Continuous Profiling with Async-profiler

Table of Contents

4 Pillars of Observability

As systems grow in complexity, performance issues creep into application over time. Debugging such issues is often difficult as these are the result of amalgamation of multiple causes. Observability plays an important role in pinpointing these causes. Traditionally, there are 3 pillars of observability: logging, tracing, and metrics. The 3 pillars of observability greatly improve visibility into the system’s status, health, and bottlenecks. However, sometimes these are not enough, sometimes there needs a visibility into how exactly how much time each code takes up.

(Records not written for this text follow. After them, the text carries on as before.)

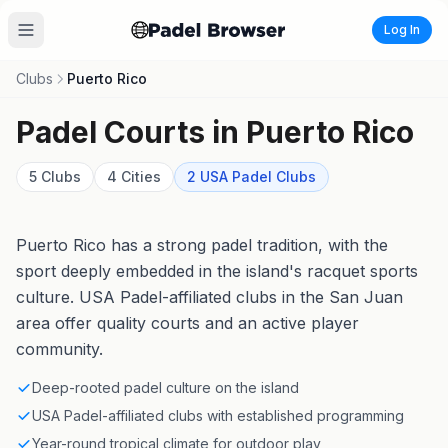
Log In
Clubs
Puerto Rico
Padel Courts in
Puerto Rico
5
Clubs
4
Cities
2
USA Padel
Clubs
Puerto Rico has a strong padel tradition, with the
sport deeply embedded in the island's racquet sports
culture. USA Padel-affiliated clubs in the San Juan
area offer quality courts and an active player
community.
Deep-rooted padel culture on the island
USA Padel-affiliated clubs with established programming
Year-round tropical climate for outdoor play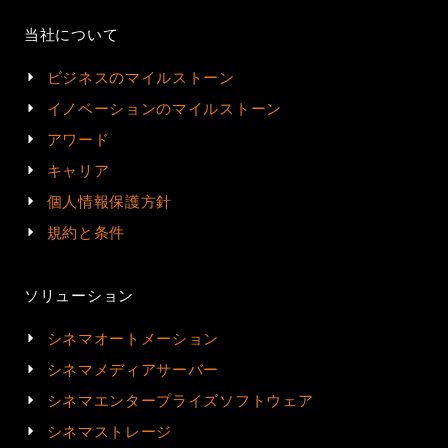
当社について
ビジネスのマイルストーン
イノベーションのマイルストーン
アワード
キャリア
個人情報保護方針
規約と条件
ソリューション
シネマオートメーション
シネマメディアサーバー
シネマエンタープライズソフトウェア
シネマストレージ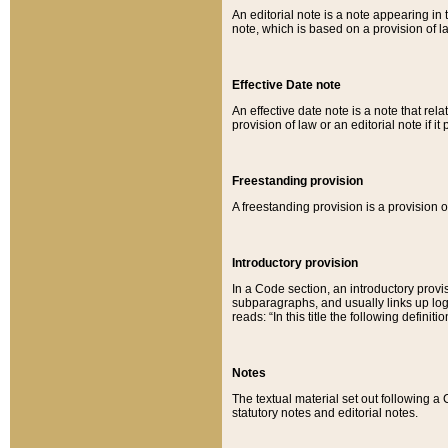
An editorial note is a note appearing in 
note, which is based on a provision of 
Effective Date note
An effective date note is a note that relat
provision of law or an editorial note if it
Freestanding provision
A freestanding provision is a provision o
Introductory provision
In a Code section, an introductory provi
subparagraphs, and usually links up logi
reads: “In this title the following definit
Notes
The textual material set out following a
statutory notes and editorial notes.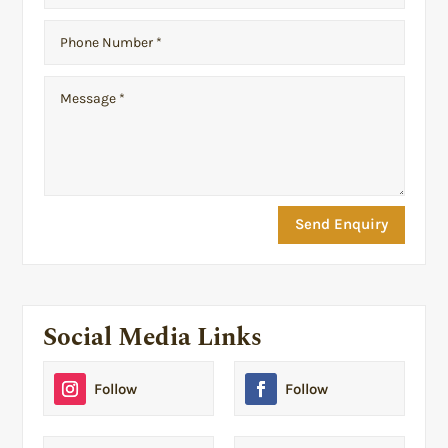
Send Enquiry
Social Media Links
Follow
Follow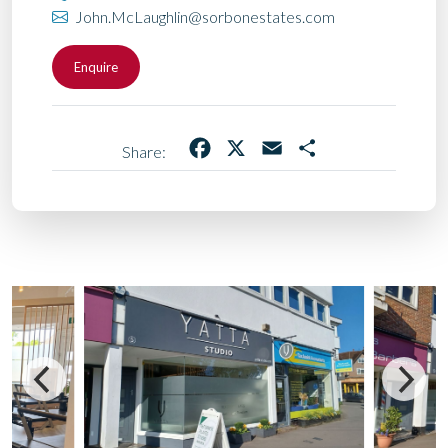
John.McLaughlin@sorbonestates.com
Enquire
Facebook
X
Email
Share
Share: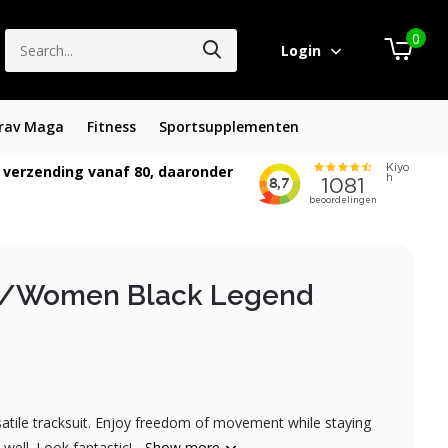
0
Login
rav Maga
Fitness
Sportsupplementen
 verzending vanaf 80, daaronder
n/Women Black Legend
satile tracksuit. Enjoy freedom of movement while staying
ell. Look fantastic!...
Show more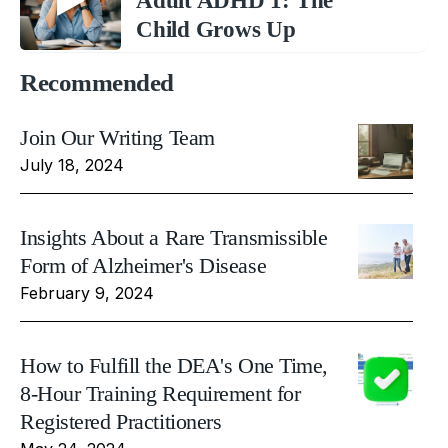
Adult ADHD 1: The
Child Grows Up
Recommended
Join Our Writing Team
July 18, 2024
Insights About a Rare Transmissible
Form of Alzheimer's Disease
February 9, 2024
How to Fulfill the DEA's One Time,
8-Hour Training Requirement for
Registered Practitioners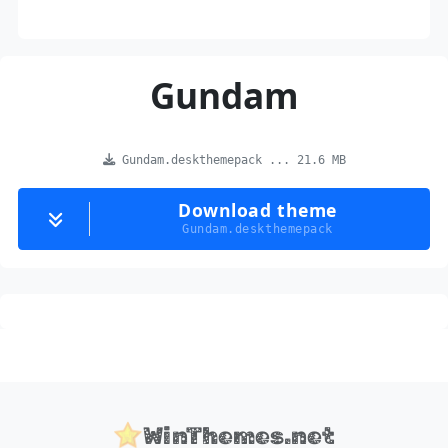
Gundam
Gundam.deskthemepack ... 21.6 MB
Download theme
Gundam.deskthemepack
WinThemes.net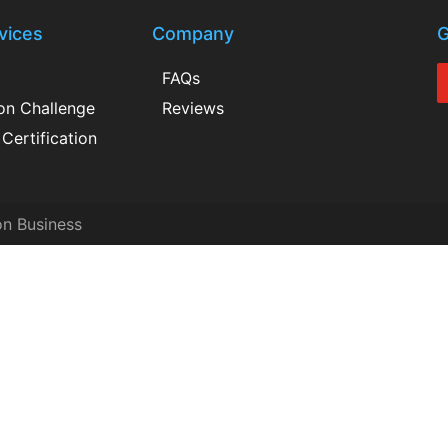
vices
Company
G
FAQs
ion Challenge
Reviews
Certification
on Business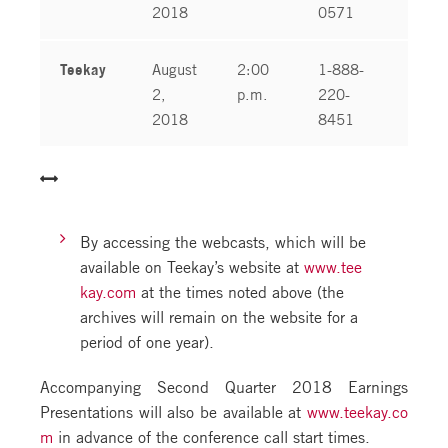
2018
0571
Teekay
August
2:00
1-888-
1-
2,
p.m.
220-
04
2018
8451
By accessing the webcasts, which will be
available on Teekay’s website at
www.tee
kay.com
at the times noted above (the
archives will remain on the website for a
period of one year).
Accompanying Second Quarter 2018 Earnings
Presentations will also be available at
www.teekay.co
m
in advance of the conference call start times.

This is where the 4th pillar of observability: continuous profiling, comes into play. Let’s explore Async-profiler; a popular profiler for Java, with example project in order to find out how profiling provides additional layer of visibility.

Async-profiler

Async-Profiler is a low-overhead sampling profiler for Java that leverages HotSpot API to collect performance data. It supports profiling of both Java and non-Java threads, including GC and JIT compiler threads, and can capture native and kernel stack frames.

Key features include profiling CPU time, Java heap allocations, native memory usage, and lock contention. The profiler works with OpenJDK and other HotSpot-based JVMs and outputs results as interactive flame graphs or other formats, making it easy to analyze performance problems in production environments. GraalVM native images are not supported as they lack necessary APIs.

Installing

Download links are provided directly in Async-profiler Github page. Extract the downloaded file.

Profiling In Local Environment

For the profiling demo we’ll use example project provided by spring boot guide . Clone the repository and run Spring Boot Application. The application will start listening on port 8080.

⚠️ My local machine is running macOS. But the same commands will probably work in Linux.

$ git clone https://github.com/spring-guides/gs-spring-boot.git
$ cd gs-⚠-boot/complete
$ ./gradlew bootRun

> Task :bootRun
  .   ____          _            __ _ _
 /\\ / ___'_ __ _ _(_)_ __  __ _ \ \ \ \
( ( )\___ | '_ | '_| | '_ \/ _` | \ \ \ \
 \\/  ___)| |_)| | | | | || (_| |  ) ) ) )
  '  |____| .__|_| |_|_| |_\__, | / / / /
 =========|_|==============|___/=/_/_/_/

 :: Spring Boot ::                (v3.3.0)
...
...
2025-06-03T21:16:30.156+09:00  INFO 84975 --- [           main] o.s.b.w.embedded.tomcat.TomcatWebServer  : Tomcat started on port 8080 (http) with context path '/'
2025-06-03T21:16:30.165+09:00  INFO 84975 --- [           main] com.example.springboot.Application       : Started Application in 0.768 seconds (process running for 0.88)

Check the application is running correctly by calling on it’s root path.

$ curl localhost:8080/
Greetings from Spring Boot!%

Find pid of the Spring Boot Application. You’ll need as an argument for Async-profiler.

$ lsof -i :8080
COMMAND   PID    USER   FD   TYPE             DEVICE SIZE/OFF NODE NAME
java    84975 sangmin   42u  IPv6 0x10f5660110596021      0t0  TCP *:http-alt (LISTEN)

Now let’s profile this application using Async-profiler downloaded and extracted from previous step. Run the following command.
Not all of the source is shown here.